Think I found BedBugs in a sublet that ends July 31dt...what to do?(7 posts)
I've woken up the last few days with tons of bites all over my arms and legs. At first I thought that they were mosquito bites but now I'm becoming convinced they're bed bugs (I remember seeing very small red bugs on my bed while going to sleep). However, I'm living in a small room in a sublet that ends July 31st, and it seems like it takes at least a month to truly get rid of bed bugs.
What should I do? Is it worth it to go through the costly process of extermination (I know the landlord is supposed to pay for it, but he's got a history of not paying for problems with the apartment) or should I just dry my clothes on hot and get the hell out of there?
Also--will washing clothes on high and then drying them on high shrink them a lot? I am very worried about this eventuality.
A lot of items can't be washed AND dried on hot. However, drying dry items on hot for a short time will do the trick and should be safe for most items.
I am not sure I understand the other question-- are you asking wether you should tell your landlord or not? I think you must. However, it may not be your responsibility to stick around for or pay for treatment.
Whether landlords or tenants pay for treatment depends on local
laws. I am not an expert but it's possible being a subletter affects who is responsible in some areas. I would call a local tenants' organization for advice, or a
legal aid service.
Read this site's FAQs on how to recognise & inspect for BBs. It's all good stuff & knowing how to search in a methodical way will maximise your chances of finding any evidence. Knowing what you're dealing with is the most important factor in resolving your skin reaction.
Until you know for sure that you're being exposed to a biting insect, your evidence is a skin reaction & "red bugs" on your bed. The field of possible explanations is so wide I'd probably break some bit of this page if I set about listing them all. You need to narrow things down. Don't just look for BBs - look for the source of your skin reaction. Don't ignore possibilities like fleas, allergies, skin problems like urticaria - until you know what your problem is, you won't know how to resolve it.

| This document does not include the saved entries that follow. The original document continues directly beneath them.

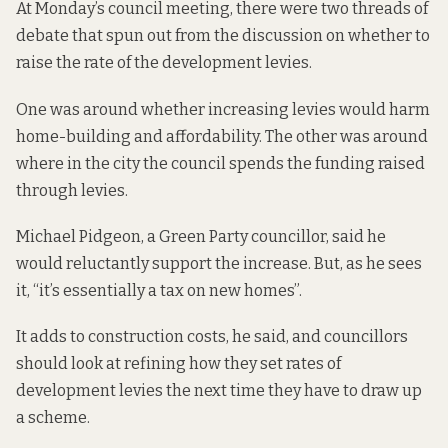
At Monday’s council meeting, there were two threads of
debate that spun out from the discussion on whether to
raise the rate of the development levies.
One was around whether increasing levies would harm
home-building and affordability. The other was around
where in the city the council spends the funding raised
through levies.
Michael Pidgeon, a Green Party councillor, said he
would reluctantly support the increase. But, as he sees
it, “it’s essentially a tax on new homes”.
It adds to construction costs, he said, and councillors
should look at refining how they set rates of
development levies the next time they have to draw up
a scheme.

As you'll be moving soon, the FAQs on treating your stuff (including a full explantion of the hows & whys of laundering/ drying) & how to move without moving BBs are both mines of useful info. Using the advice there may help give you peace of mind since time is so short.
This forum's great place to get additional help but reading the FAQs covers the basics much faster & in a more structured way than answering questions as they come up. With BBs, the better your understand them & the consequences of your own actions; the better your chances of getting rid of them.
If you find any bugs in your search, or any cast skins, get a photo & post in a new thread, asking for ID. There are genuine experts here who can give you a definitive ID if you can get a nice, clear pic.
Yes, Koebner is abslutely right about confirming it's bed bugs first!
How large is the apartment (one bedroom with only you in it, or 2 bedroom, 3 bedroom, etc.)? And what city are in?
The room is small, maybe 10x7. It is in a four-bedroom apartment, and none of the other occupants have discovered bugs. It is in Brooklyn.
I asked the main question about whether or not I should tell my landlord because I can move in with family if needed--I have only been living in this new apartment for ten days as of today.
With you being in Brooklyn, I would imagine there are plenty of pest control operators to choose from. I asked about the city because some people live in less populated areas that have a minimum amount of pco's.
As for letting management know, they really should know that there is an issue here. That is going to be the best chance for the issue to solved (in general). Now, concerning how they operate (you or they pay), I can't give you advice on that. It is possible there where none before you came, and that you brought them in (accidently of course, as no one would on purpose). They may make you pay, maybe only pay partial, or maybe they will pay (depends how they operate). Or they may have been there before you came. Do you know the previous occupant?
Regardless, informing the management and hiring a pco is the best chance of solving the problem. Leaving an issue unknown for a future occupant just perpetuates the problem and truely does affect everyone in society. This is something that can't just be passed off to someone else.
Please know that over the counter "treatments" such as hot shot foggers, etc., are not effective. There are many experienced people on here that can attest to this. Having a pco with treatment procedures not available to the public (as in certified to use certain chemicals, etc.) is the best chance at effectiveness. I shudder to think when people go to stores and buy the over the counter items that are not effective. This is false hope to the max.
And as for when you leave, you have to be careful. Look into vikane treatment for belongings (pods) so as not to take any out. I know NYC area pco's offer treatments along these lines.